— Task description —
Could you print, exactly and without pictures, only the lines from the one with "Le centre Pompidou" through the end of the records below?

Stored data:
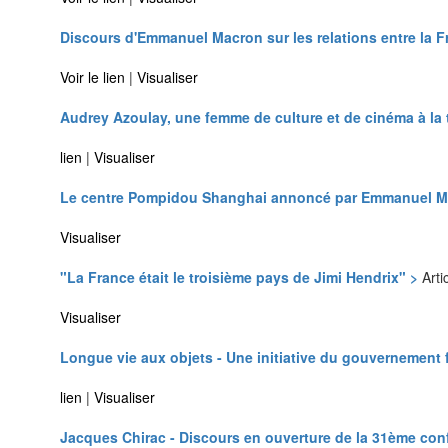
Discours d'Emmanuel Macron sur les relations entre la Fr
Voir le lien
|
Visualiser
Audrey Azoulay, une femme de culture et de cinéma à la 
lien
|
Visualiser
Le centre Pompidou Shanghai annoncé par Emmanuel 
Visualiser
"La France était le troisième pays de Jimi Hendrix" >
Arti
Visualiser
Longue vie aux objets - Une initiative du gouvernement 
lien
|
Visualiser
Jacques Chirac - Discours en ouverture de la 31ème conf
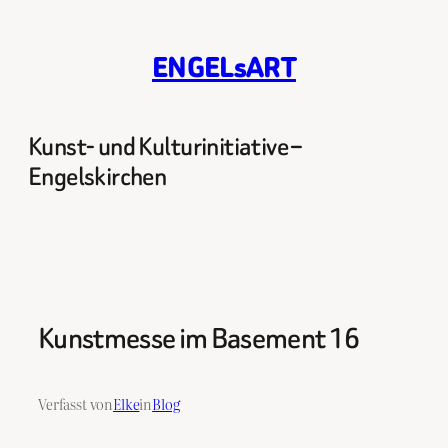
Zum
Inhalt
ENGELsART
springen
Kunst- und Kulturinitiative –
Engelskirchen
Kunstmesse im Basement 16
Verfasst von
Elke
in
Blog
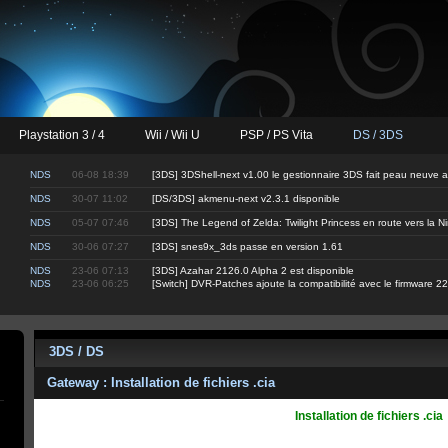
Playstation 3 / 4
Wii / Wii U
PSP / PS Vita
DS / 3DS
NDS
06-08 18:39
[3DS] 3DShell-next v1.00 le gestionnaire 3DS fait peau neuve 
NDS
30-07 11:02
[DS/3DS] akmenu-next v2.3.1 disponible
NDS
05-07 07:46
[3DS] The Legend of Zelda: Twilight Princess en route vers la 
NDS
30-06 07:27
[3DS] snes9x_3ds passe en version 1.61
NDS
23-06 07:13
[3DS] Azahar 2126.0 Alpha 2 est disponible
NDS
23-06 06:25
[Switch] DVR-Patches ajoute la compatibilité avec le firmware 22
3DS / DS
Gateway : Installation de fichiers .cia
Installation de fichiers .cia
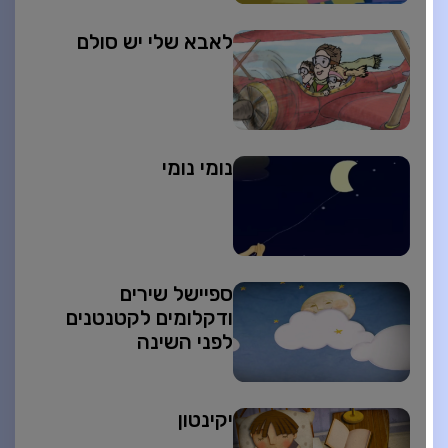
לאבא שלי יש סולם
נומי נומי
ספיישל שירים
ודקלומים לקטנטנים
לפני השינה
יקינטון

— Result below —
Le centre Pompidou Shanghai annoncé par Emmanuel 
Visualiser
"La France était le troisième pays de Jimi Hendrix" >
Arti
Visualiser
Longue vie aux objets - Une initiative du gouvernement 
lien
|
Visualiser
Jacques Chirac - Discours en ouverture de la 31ème conf
Zum
Inhalt
ENGELsART
springen
Kunst- und Kulturinitiative –
Engelskirchen
Kunstmesse im Basement 16
Verfasst von
Elke
in
Blog
Playstation 3 / 4
Wii / Wii U
PSP / PS Vita
DS / 3DS
NDS
06-08 18:39
[3DS] 3DShell-next v1.00 le gestionnaire 3DS fait peau neuve 
NDS
30-07 11:02
[DS/3DS] akmenu-next v2.3.1 disponible
NDS
05-07 07:46
[3DS] The Legend of Zelda: Twilight Princess en route vers la 
NDS
30-06 07:27
[3DS] snes9x_3ds passe en version 1.61
NDS
23-06 07:13
[3DS] Azahar 2126.0 Alpha 2 est disponible
NDS
23-06 06:25
[Switch] DVR-Patches ajoute la compatibilité avec le firmware 22
3DS / DS
Gateway : Installation de fichiers .cia
Installation de fichiers .cia
לאבא שלי יש סולם
נומי נומי
ספיישל שירים
ודקלומים לקטנטנים
לפני השינה
יקינטון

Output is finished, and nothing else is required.